::: Entries shown

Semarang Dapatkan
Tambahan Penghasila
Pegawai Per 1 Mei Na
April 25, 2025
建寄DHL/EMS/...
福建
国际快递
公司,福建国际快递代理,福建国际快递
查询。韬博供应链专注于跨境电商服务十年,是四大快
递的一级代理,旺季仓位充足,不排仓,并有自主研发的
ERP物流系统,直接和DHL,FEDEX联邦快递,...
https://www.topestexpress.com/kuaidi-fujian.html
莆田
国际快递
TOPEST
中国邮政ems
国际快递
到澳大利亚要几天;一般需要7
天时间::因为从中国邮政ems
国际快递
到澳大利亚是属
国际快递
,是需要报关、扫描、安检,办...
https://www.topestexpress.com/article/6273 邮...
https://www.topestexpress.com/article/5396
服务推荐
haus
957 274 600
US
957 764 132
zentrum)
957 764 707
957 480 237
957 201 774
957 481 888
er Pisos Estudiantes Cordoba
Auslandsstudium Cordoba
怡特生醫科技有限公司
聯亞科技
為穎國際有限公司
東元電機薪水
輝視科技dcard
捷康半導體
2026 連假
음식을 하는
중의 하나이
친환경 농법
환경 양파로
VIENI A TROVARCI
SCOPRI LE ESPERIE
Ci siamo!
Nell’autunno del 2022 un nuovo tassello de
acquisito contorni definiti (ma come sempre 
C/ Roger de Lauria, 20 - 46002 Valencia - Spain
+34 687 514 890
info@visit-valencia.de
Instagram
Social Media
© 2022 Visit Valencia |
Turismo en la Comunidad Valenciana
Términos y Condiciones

::::::
::: Entries shown

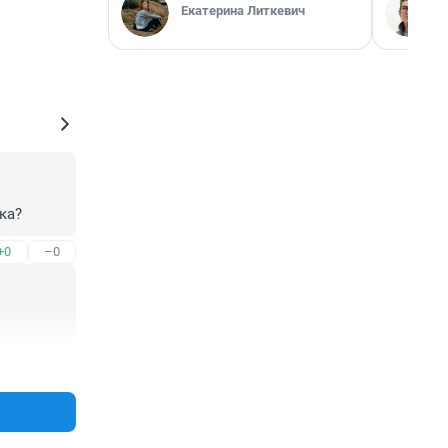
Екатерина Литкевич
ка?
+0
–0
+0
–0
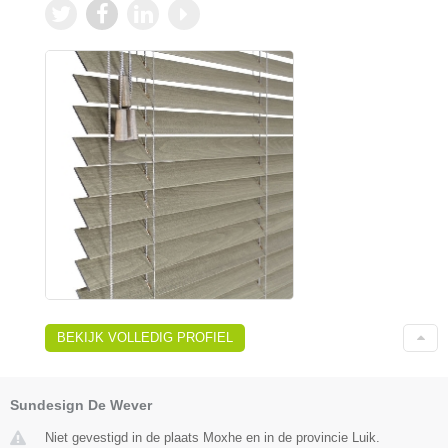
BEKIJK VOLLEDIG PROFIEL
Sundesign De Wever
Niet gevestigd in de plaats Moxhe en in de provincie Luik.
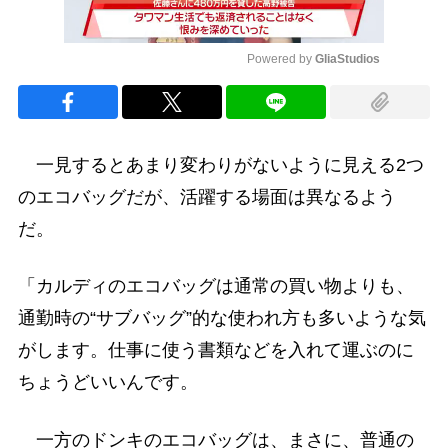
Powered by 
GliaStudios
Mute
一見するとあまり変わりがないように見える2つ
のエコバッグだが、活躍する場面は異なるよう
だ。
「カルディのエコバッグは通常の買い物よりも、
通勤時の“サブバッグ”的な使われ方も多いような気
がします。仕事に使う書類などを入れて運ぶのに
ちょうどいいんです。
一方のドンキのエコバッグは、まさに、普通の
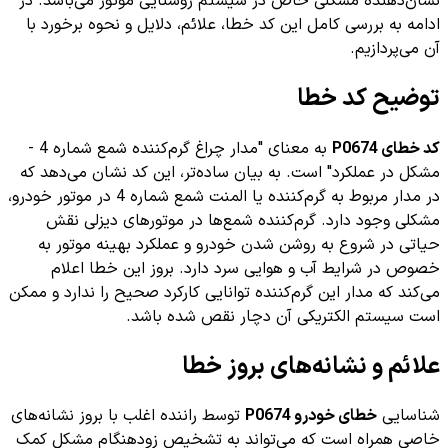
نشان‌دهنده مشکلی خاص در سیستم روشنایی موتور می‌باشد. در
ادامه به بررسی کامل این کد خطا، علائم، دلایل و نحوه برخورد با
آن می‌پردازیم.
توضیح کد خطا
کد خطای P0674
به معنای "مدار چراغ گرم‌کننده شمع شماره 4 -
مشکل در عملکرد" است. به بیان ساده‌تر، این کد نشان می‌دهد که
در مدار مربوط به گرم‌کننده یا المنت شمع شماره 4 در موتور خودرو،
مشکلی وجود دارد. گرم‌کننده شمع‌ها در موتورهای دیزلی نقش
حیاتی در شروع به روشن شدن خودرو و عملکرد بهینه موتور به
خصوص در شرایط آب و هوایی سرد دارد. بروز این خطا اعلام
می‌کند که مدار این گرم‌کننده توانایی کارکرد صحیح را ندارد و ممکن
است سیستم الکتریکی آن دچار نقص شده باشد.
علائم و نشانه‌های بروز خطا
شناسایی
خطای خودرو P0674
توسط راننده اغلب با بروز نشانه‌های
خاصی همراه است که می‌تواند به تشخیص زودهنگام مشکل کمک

::::::
::: Entries shown

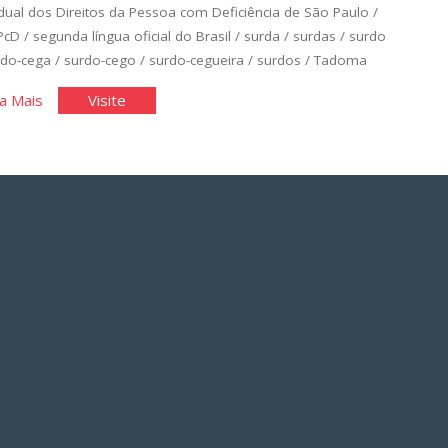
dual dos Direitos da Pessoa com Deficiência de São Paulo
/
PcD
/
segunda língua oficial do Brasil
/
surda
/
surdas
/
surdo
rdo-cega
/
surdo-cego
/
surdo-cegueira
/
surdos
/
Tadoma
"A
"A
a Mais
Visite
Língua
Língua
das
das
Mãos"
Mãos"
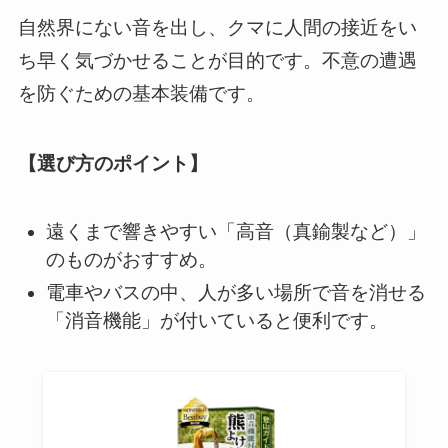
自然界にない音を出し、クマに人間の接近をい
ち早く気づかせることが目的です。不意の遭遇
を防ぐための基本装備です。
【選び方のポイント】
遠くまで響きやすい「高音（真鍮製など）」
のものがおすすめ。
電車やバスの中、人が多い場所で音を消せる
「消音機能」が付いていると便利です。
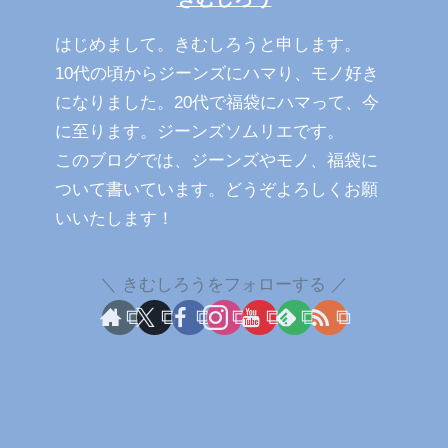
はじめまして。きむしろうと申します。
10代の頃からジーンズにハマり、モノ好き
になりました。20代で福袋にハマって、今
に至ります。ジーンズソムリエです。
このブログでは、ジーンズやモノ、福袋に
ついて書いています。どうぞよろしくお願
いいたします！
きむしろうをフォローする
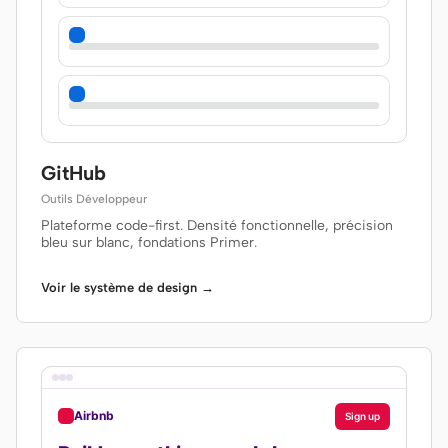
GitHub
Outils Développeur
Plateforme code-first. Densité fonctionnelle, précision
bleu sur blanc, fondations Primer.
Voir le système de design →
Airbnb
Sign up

::::::

What is being asked
Extract the lines of the preceding material that run from the line with "Semarang Dapatkan" through the line with "info@visit-valencia.de", inclusive, reproducing them exactly and adding nothing.

Solution for this task
Semarang Dapatkan
Tambahan Penghasila
Pegawai Per 1 Mei Na
April 25, 2025
建寄DHL/EMS/...
福建
国际快递
公司,福建国际快递代理,福建国际快递
查询。韬博供应链专注于跨境电商服务十年,是四大快
递的一级代理,旺季仓位充足,不排仓,并有自主研发的
ERP物流系统,直接和DHL,FEDEX联邦快递,...
https://www.topestexpress.com/kuaidi-fujian.html
莆田
国际快递
TOPEST
中国邮政ems
国际快递
到澳大利亚要几天;一般需要7
天时间::因为从中国邮政ems
国际快递
到澳大利亚是属
国际快递
,是需要报关、扫描、安检,办...
https://www.topestexpress.com/article/6273 邮...
https://www.topestexpress.com/article/5396
服务推荐
haus
957 274 600
US
957 764 132
zentrum)
957 764 707
957 480 237
957 201 774
957 481 888
er Pisos Estudiantes Cordoba
Auslandsstudium Cordoba
怡特生醫科技有限公司
聯亞科技
為穎國際有限公司
東元電機薪水
輝視科技dcard
捷康半導體
2026 連假
음식을 하는
중의 하나이
친환경 농법
환경 양파로
VIENI A TROVARCI
SCOPRI LE ESPERIE
Ci siamo!
Nell’autunno del 2022 un nuovo tassello de
acquisito contorni definiti (ma come sempre 
C/ Roger de Lauria, 20 - 46002 Valencia - Spain
+34 687 514 890
info@visit-valencia.de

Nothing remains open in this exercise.